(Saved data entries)

────────────────────────────────────────

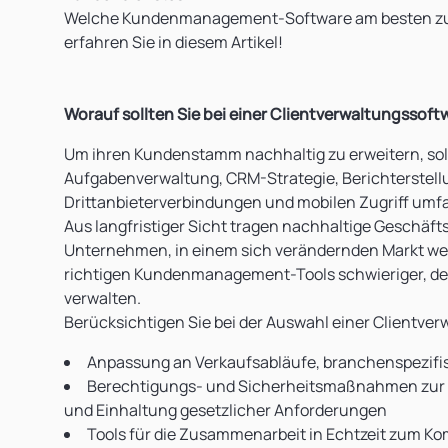
Welche Kundenmanagement-Software am besten zu d
erfahren Sie in diesem Artikel!
Worauf sollten Sie bei einer Clientverwaltungssof
Um ihren Kundenstamm nachhaltig zu erweitern, s
Aufgabenverwaltung, CRM-Strategie, Berichterstel
Drittanbieterverbindungen und mobilen Zugriff umf
Aus langfristiger Sicht tragen nachhaltige Geschäf
Unternehmen, in einem sich verändernden Markt wet
richtigen Kundenmanagement-Tools schwieriger, den
verwalten.
Berücksichtigen Sie bei der Auswahl einer Clientve
Anpassung an Verkaufsabläufe, branchenspezif
Berechtigungs- und Sicherheitsmaßnahmen zur W
und Einhaltung gesetzlicher Anforderungen
Tools für die Zusammenarbeit in Echtzeit zum K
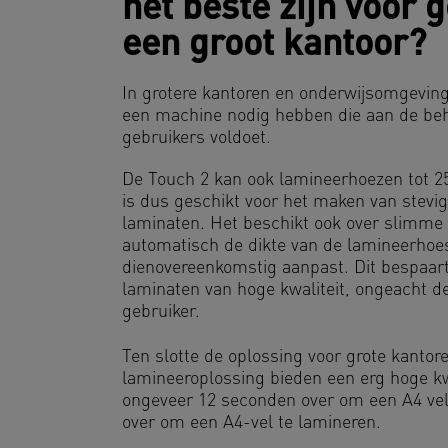
het beste zijn voor 
een groot kantoor?
In grotere kantoren en onderwijsomgevinge
een machine nodig hebben die aan de be
gebruikers voldoet.
De Touch 2 kan ook lamineerhoezen tot 2
is dus geschikt voor het maken van stevi
laminaten. Het beschikt ook over slimme 
automatisch de dikte van de lamineerhoe
dienovereenkomstig aanpast. Dit bespaart 
laminaten van hoge kwaliteit, ongeacht d
gebruiker.
Ten slotte de oplossing voor grote kantor
lamineeroplossing bieden een erg hoge kw
ongeveer 12 seconden over om een A4 vel
over om een A4-vel te lamineren.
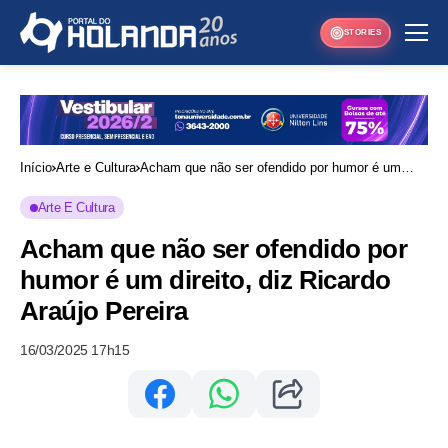
STORIES
Início
Arte e Cultura
Acham que não ser ofendido por humor é um
direito, diz Ricardo Araújo Pereira
Arte E Cultura
Acham que não ser ofendido por
humor é um direito, diz Ricardo
Araújo Pereira
16/03/2025 17h15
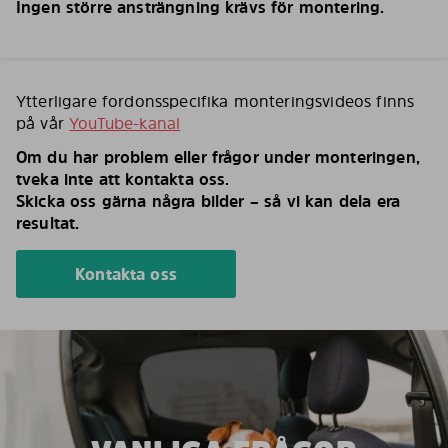
Ingen större ansträngning krävs för montering.
Ytterligare fordonsspecifika monteringsvideos finns
på vår
YouTube-kanal
Om du har problem eller frågor under monteringen,
tveka inte att kontakta oss.
Skicka oss gärna några bilder – så vi kan dela era
resultat.
Kontakta oss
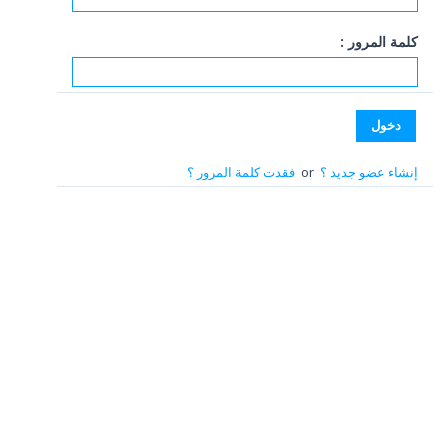
كلمة المرور :
إنشاء عضو جديد ؟
or
فقدت كلمة المرور ؟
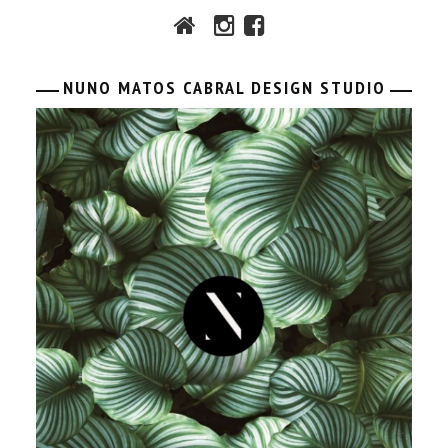
NUNO MATOS CABRAL DESIGN STUDIO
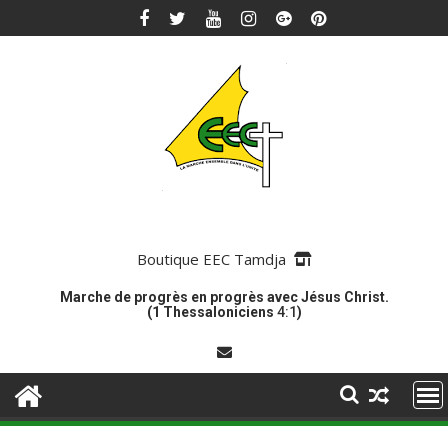
Skip
to
content
Boutique EEC Tamdja
Marche de progrès en progrès avec Jésus Christ.
(1 Thessaloniciens
4:1
)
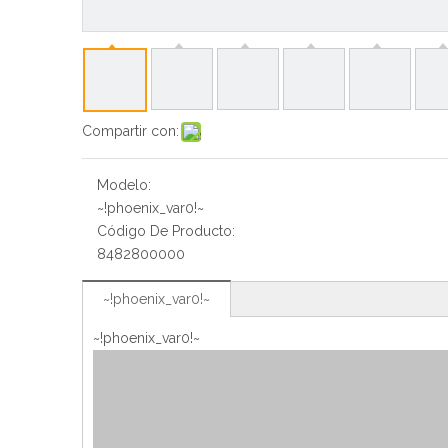
Compartir con:
Modelo:
~!phoenix_var0!~
Código De Producto:
8482800000
~!phoenix_var0!~
~!phoenix_var0!~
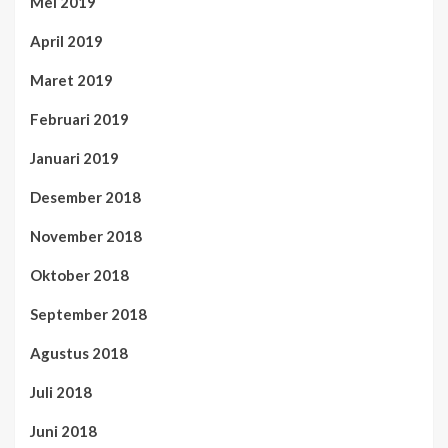
Mei 2019
April 2019
Maret 2019
Februari 2019
Januari 2019
Desember 2018
November 2018
Oktober 2018
September 2018
Agustus 2018
Juli 2018
Juni 2018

────────────────────────────────────────

### What to do:
Repeat exactly the lines above from the one with "In grotere kantoren en onderwijsomgevinge" up to and including the one with "dienovereenkomstig aanpast. Dit bespaart". No other line belongs in the reply.

### Answer:
In grotere kantoren en onderwijsomgevinge
een machine nodig hebben die aan de be
gebruikers voldoet.
De Touch 2 kan ook lamineerhoezen tot 2
is dus geschikt voor het maken van stevi
laminaten. Het beschikt ook over slimme 
automatisch de dikte van de lamineerhoe
dienovereenkomstig aanpast. Dit bespaart 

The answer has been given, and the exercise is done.